Regional park of the East Bay Regional Park District

Castle Rock Regional Recreation Area is a 18000 acre regional park of the East Bay Regional Park District. It is located in Contra Costa County, in the East Bay region of northern California.

==Geography==
The park lies in a scenic sandstone canyon in the Diablo Foothills of the northern Diablo Range, west of Mount Diablo and Mount Diablo State Park. The closest city is Walnut Creek to the north.

Castle Rock Regional Recreation Area is bordered by: Diablo Foothills Regional Park on the west, and Shell Ridge Open Space to the north. Together, these three parks provide 18000 acre of parkland for visitors to enjoy.

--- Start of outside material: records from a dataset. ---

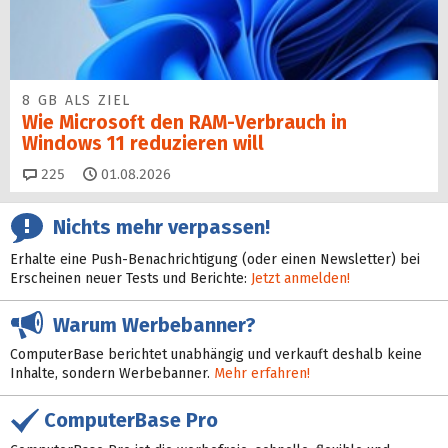
8 GB ALS ZIEL
Wie Microsoft den RAM-Verbrauch in
Windows 11 reduzieren will
Kommentare
225
01.08.2026
Nichts mehr verpassen!
Erhalte eine Push-Benachrichtigung (oder einen Newsletter) bei
Erscheinen neuer Tests und Berichte:
Jetzt anmelden!
Warum Werbebanner?
ComputerBase berichtet unabhängig und verkauft deshalb keine
Inhalte, sondern Werbebanner.
Mehr erfahren!
ComputerBase Pro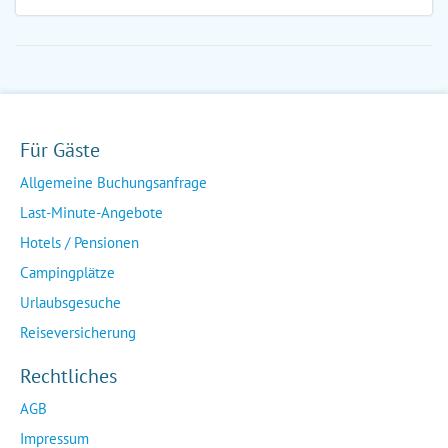
Für Gäste
Allgemeine Buchungsanfrage
Last-Minute-Angebote
Hotels / Pensionen
Campingplätze
Urlaubsgesuche
Reiseversicherung
Rechtliches
AGB
Impressum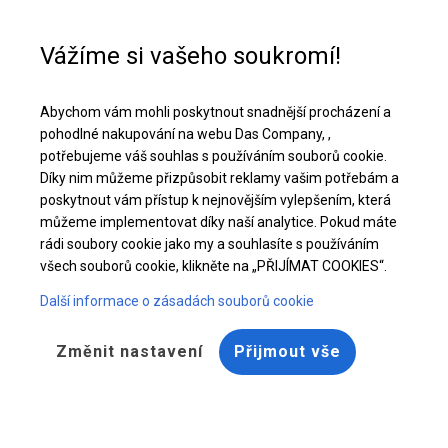
Pomoc při nákupu
+48 32 50 65 380
Vážíme si vašeho soukromí!
Pevný párty stan | 6x12 m
Abychom vám mohli poskytnout snadnější procházení a
Stáhněte si nabídku PDF
pohodlné nakupování na webu Das Company, ,
potřebujeme váš souhlas s používáním souborů cookie.
Díky nim můžeme přizpůsobit reklamy vašim potřebám a
poskytnout vám přístup k nejnovějším vylepšením, která
můžeme implementovat díky naší analytice. Pokud máte
rádi soubory cookie jako my a souhlasíte s používáním
všech souborů cookie, klikněte na „PŘIJÍMAT COOKIES“.
Další informace o zásadách souborů cookie
Změnit nastavení
Přijmout vše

==Recreation and Activities==

Castle Rock Regional Recreation Era is an attraction for many outdoor activity opportunities such as hiking, climbing, swimming, and viewing wildlife. A portion of the park is closed every year for several months in order to protect a peregrine falcon nesting site. Rock formations such as Castle Rock are popular hiking destinations for hikers of all levels and also provide climbing routes for outdoor boulderers and rope climbers.

==History==

Around 33 to 55 million years ago, the ancestral Sierra Nevada experienced weathering due to a warming climate, which led to the deposition of sandy sediments into an inland sea in the Central Valley. This created shallow marine basins and tidal marshes. The sandy rock formations that resulted are visible along the southern and western sides of Mount Diablo at locations like Castle Rock.